§ **INPUT DATA**

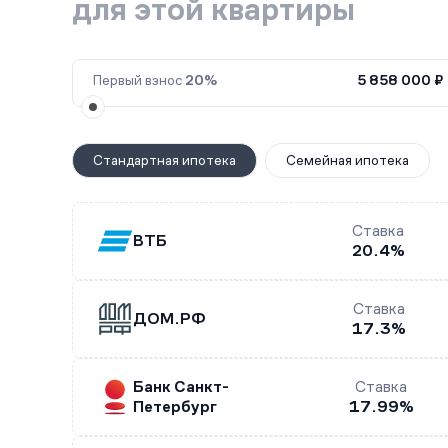
для этой квартиры
Первый взнос
20%
5 858 000 ₽
Стандартная ипотека
Семейная ипотека
Ставка
ВТБ
20.4%
Ставка
ДОМ.РФ
17.3%
Банк Санкт-
Ставка
Петербург
17.99%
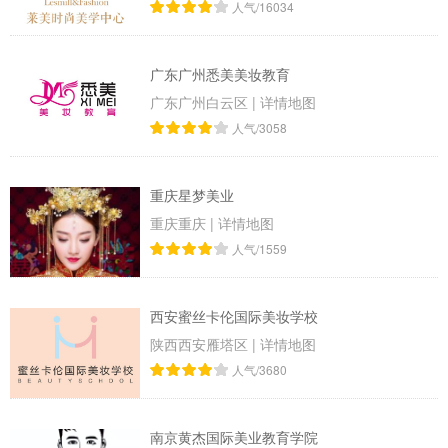
人气/16034
广东广州悉美美妆教育
广东广州白云区
|
详情地图
人气/3058
重庆星梦美业
重庆重庆
|
详情地图
人气/1559
西安蜜丝卡伦国际美妆学校
陕西西安雁塔区
|
详情地图
人气/3680
南京黄杰国际美业教育学院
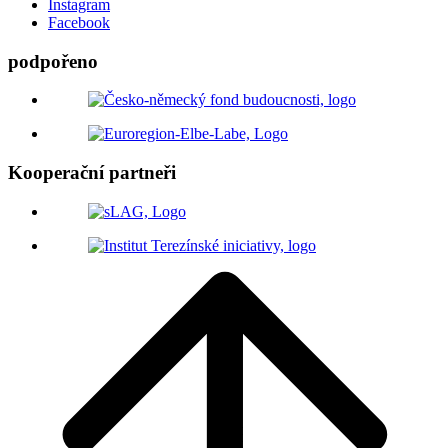
Instagram
Facebook
podpořeno
Kooperační partneři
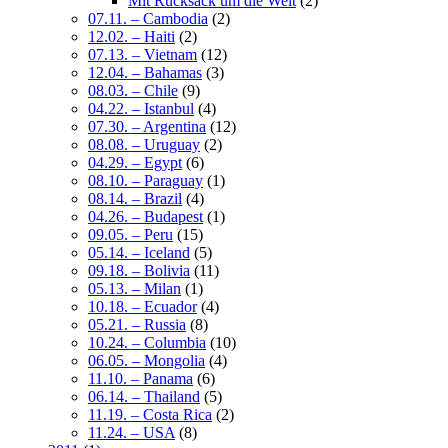
Mit Rucksack um die Welt
(2)
07.11. – Cambodia
(2)
12.02. – Haiti
(2)
07.13. – Vietnam
(12)
12.04. – Bahamas
(3)
08.03. – Chile
(9)
04.22. – Istanbul
(4)
07.30. – Argentina
(12)
08.08. – Uruguay
(2)
04.29. – Egypt
(6)
08.10. – Paraguay
(1)
08.14. – Brazil
(4)
04.26. – Budapest
(1)
09.05. – Peru
(15)
05.14. – Iceland
(5)
09.18. – Bolivia
(11)
05.13. – Milan
(1)
10.18. – Ecuador
(4)
05.21. – Russia
(8)
10.24. – Columbia
(10)
06.05. – Mongolia
(4)
11.10. – Panama
(6)
06.14. – Thailand
(5)
11.19. – Costa Rica
(2)
11.24. – USA
(8)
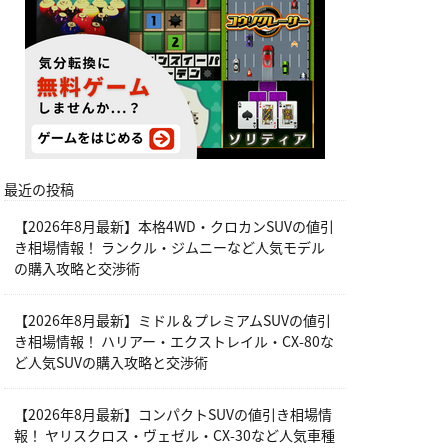
最近の投稿
【2026年8月最新】本格4WD・クロカンSUVの値引
き相場情報！ ランクル・ジムニーなど人気モデル
の購入攻略と交渉術
【2026年8月最新】ミドル＆プレミアムSUVの値引
き相場情報！ ハリアー・エクストレイル・CX-80な
ど人気SUVの購入攻略と交渉術
【2026年8月最新】コンパクトSUVの値引き相場情
報！ ヤリスクロス・ヴェゼル・CX-30など人気車種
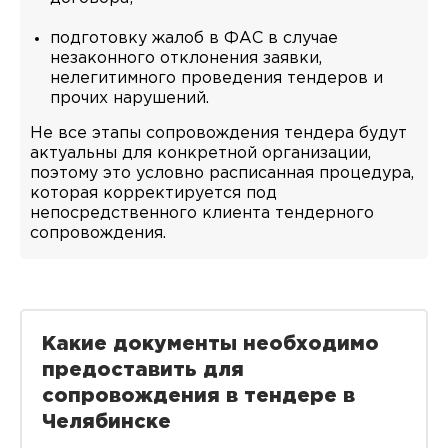
подготовку жалоб в ФАС в случае
незаконного отклонения заявки,
нелегитимного проведения тендеров и
прочих нарушений.
Не все этапы сопровождения тендера будут
актуальны для конкретной организации,
поэтому это условно расписанная процедура,
которая корректируется под
непосредственного клиента тендерного
сопровождения.
Какие документы необходимо
предоставить для
сопровождения в тендере в
Челябинске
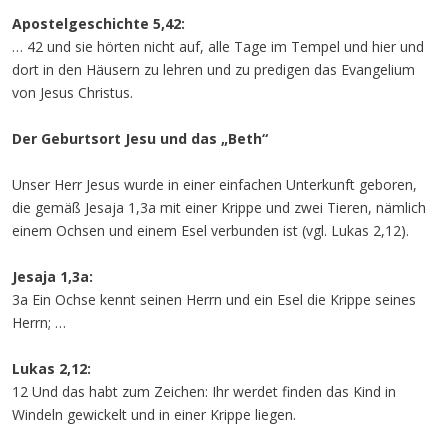
Apostelgeschichte 5,42:
… 42 und sie hörten nicht auf, alle Tage im Tempel und hier und
dort in den Häusern zu lehren und zu predigen das Evangelium
von Jesus Christus.
Der Geburtsort Jesu und das „Beth“
Unser Herr Jesus wurde in einer einfachen Unterkunft geboren,
die gemäß Jesaja 1,3a mit einer Krippe und zwei Tieren, nämlich
einem Ochsen und einem Esel verbunden ist (vgl. Lukas 2,12).
Jesaja 1,3a:
3a Ein Ochse kennt seinen Herrn und ein Esel die Krippe seines
Herrn; …
Lukas 2,12:
12 Und das habt zum Zeichen: Ihr werdet finden das Kind in
Windeln gewickelt und in einer Krippe liegen.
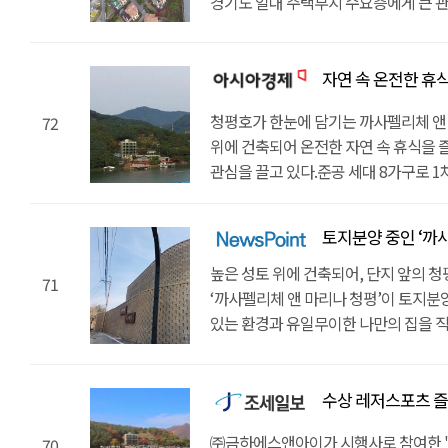
경기도 일대 주택부지 수요층에게 큰 관심
마쳤고 건축허가가 완료되어 매입 이후 
용의 형상을 띄고 있다. 위편으로 뻗은
타운하우스는 준공 완료 8세대의 1차 분
또한 전 세대 청평호수 조망을 지니고 
머리처럼 목 부분이 들어가 있고 세 면
마친 토지 6세대를 2차 분양으로 진행한
전선매설작업으로 최상급 전망을 확보했
까사펠리체 1차 단지는 용이 문 ‘여의주
196평부터 225평까지 계획되어 있는 
자연 속 온전한 휴식 담은 '까사펠
두어 요트라이프를 실현할 수 있게 했다
상징하는 핵심 길지이다. 일대에서는 ‘
해당 토지는 도로 면보다 높은 지대를 갖
까사펠리체 앤 포레스트 청평으로 산속
없는 상당한 가치를 자랑한다. 명당 토
청평호가 한눈에 담기는 까사펠리체 앤 
72
보안이 뛰어나다는 장점이 있다. 전 세
조망을 누릴 수 있다. 총 20세대가 들
수요가 이어졌다. 더불어 맑고 좋은 기
위에 건축되어 온전한 자연 속 휴식을 
타운하우스 가평 까사펠리체 앤 마리나
설치해 보안을 높인 단독형 타운하우스
현재까지도 유명 정재계 인사의 별장이 
관심을 끌고 있다.준공 세대 8가구로 
주거용도로도 탁월하다. 경기도 전원주
가능하고, 신선봉 등산로와 인접하여 자
단지는 청평호를 마주한 덕에 모든 세대
이번 2차 분양으로 토지 6가구까지 총 
출퇴근이 용이하고, 해당 단지 내 8M 
까사펠리체 앤 포레스트 청평은 사전청
최초로 제공되는 높이 7M에 실내 계류
건축 허가가 완료된 토지 중에서도 합
편리하다. 주변 생활 인프라도 차량 5~
내 바로 주택 건축이 가능하다. 단독 수
토지분양 중인 ‘까사펠리체 앤 마리
다양한 레저 스포츠를 즐길 수 있다. 토지
지니고 있어 경기도 양평, 가평, 청평 
편안하게 거주 가능하다. 대표적으로
정원에 설계 가능해 자연 속 휴양을 온전
위 토목 공사를 마친 상황이다. 전선 매
알아보시는 분들께 탁월한 주거공간을 
높은 성토 위에 건축되어, 단지 앞의 
면사무소, 대형마트 등과 같은 교육, 의
인접하고 있어 된섬의 호기를 누릴 수 
71
막힘 없는 청평호 전경을 누릴 수 있다.
설악 ic까지 30분 거리이기에 서울 강남
‘까사펠리체 앤 마리나 청평’이 토지분
있다. 까사펠리체 앤 마리나 청평 앞
본 계약은 2019년 3월 1일 예정이다.
포레스트 청평’은 현재 사전 청약에 돌입
주목받는 경기도 전원주택 부지이다. 
있는 환경과 유일무이한 나만의 집을 직
탁 트인 뷰를 즐길 수 있는 것은 물론,
가능한 프라이빗 단지로 완성했다. 경
매일 아침 싱그러운 에너지를 충전할 수
점에서 주 주거 목적으로도 적합하다. 
관심을 받고 있다.까사펠리체는 1차 준
즐길 수 있다. 가평 단독주택은 국내 
하는 수요층의 관심을 끄는 곳으로 청평
신선봉 등산로가 바로 연계되어 있어 
있어 차량 진출입이 편리하고, 청심국
6가구까지 총 14가구를 분양 중이다. 
있어 요트 라이프를 만끽할 수 있다. 7
까사펠리체 분양 관계자는 " 까사펠리체 1
부족함이 없다. 1차 단지와도 인접한 만
대형마트 등의 생활 인프라도 차량 5~1
196평부터 225평까지 계획되었고, 6
수상 레저스포츠 즐길 가
약 25대의 요트와 보트를 보관할 수 있고
뛰어난 교통편과 함께 용이 문 여의주 
해당 단지는 총 20개 가구로 구성됐으
실생활에도 불편함이 없는 것으로 알려졌
건축허가도 받아서 본인이 원하는 모습으
관리 서비스도 받을 수 있다. 단지에서 
보인다"고 밝히며 "가격이나 입지를 모
가능하다. 평 당 170만 원 선으로 토
㈜금하에스앤아이가 시행사로 참여한 '
70
까사펠리체 앤 마리나 청평은 국내 최초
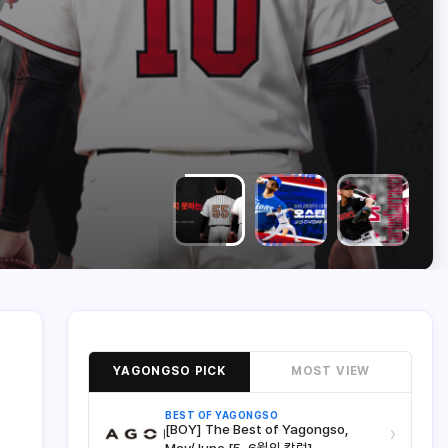
YAGONGSO PICK
MOST VIEW
BEST OF YAGONGSO
[BOY] The Best of Yagongso,
›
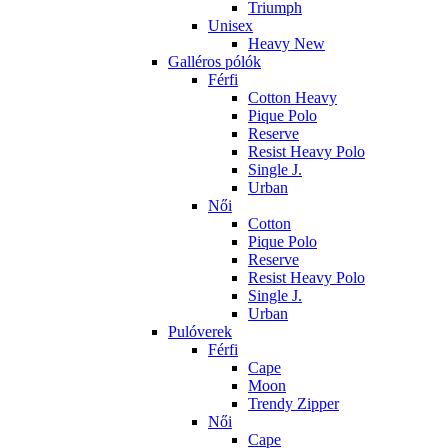
Triumph
Unisex
Heavy New
Galléros pólók
Férfi
Cotton Heavy
Pique Polo
Reserve
Resist Heavy Polo
Single J.
Urban
Női
Cotton
Pique Polo
Reserve
Resist Heavy Polo
Single J.
Urban
Pulóverek
Férfi
Cape
Moon
Trendy Zipper
Női
Cape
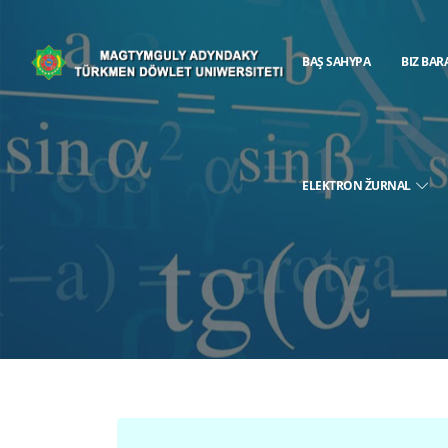
BAŞ SAHYPA
BIZ BAR
ELEKTRON ŽURNAL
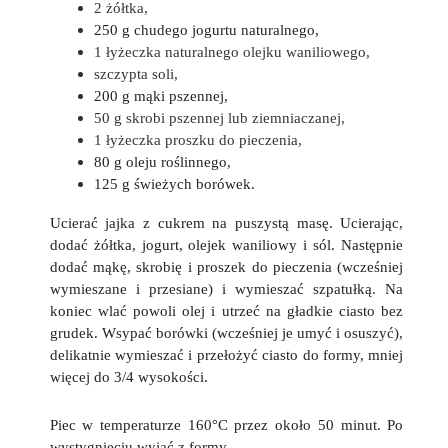
2 żółtka,
250 g chudego jogurtu naturalnego,
1 łyżeczka naturalnego olejku waniliowego,
szczypta soli,
200 g mąki pszennej,
50 g skrobi pszennej lub ziemniaczanej,
1 łyżeczka proszku do pieczenia,
80 g oleju roślinnego,
125 g świeżych borówek.
Ucierać jajka z cukrem na puszystą masę. Ucierając,
dodać żółtka, jogurt, olejek waniliowy i sól. Następnie
dodać mąkę, skrobię i proszek do pieczenia (wcześniej
wymieszane i przesiane) i wymieszać szpatułką. Na
koniec wlać powoli olej i utrzeć na gładkie ciasto bez
grudek. Wsypać borówki (wcześniej je umyć i osuszyć),
delikatnie wymieszać i przełożyć ciasto do formy, mniej
więcej do 3/4 wysokości.
Piec w temperaturze 160°C przez około 50 minut. Po
wystygnięciu wyjąć z formy.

§ **TRY IT**
Your answer should reproduce each line of the listing that holds the word "dodać".

§ **TASK RESULT**
dodać żółtka, jogurt, olejek waniliowy i sól. Następnie
dodać mąkę, skrobię i proszek do pieczenia (wcześniej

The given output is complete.